*What the exercise asks*
Reproduce the listing exactly and skip over any pictures.

*Source records*
━━━━
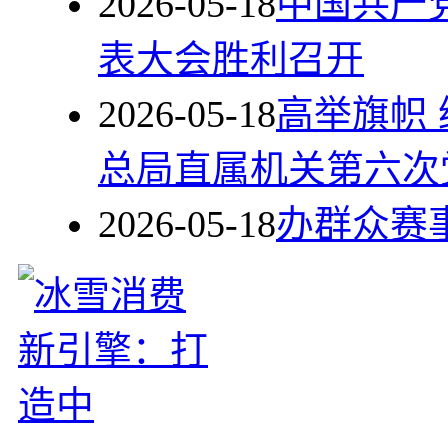
2026-05-18
中国共产
表大会胜利召开
2026-05-18
高举旗帜
总局直属机关第六次
2026-05-18
办群众赛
━━━━
*Your solution*
2026-05-18
中国共产
表大会胜利召开
2026-05-18
高举旗帜
总局直属机关第六次
2026-05-18
办群众赛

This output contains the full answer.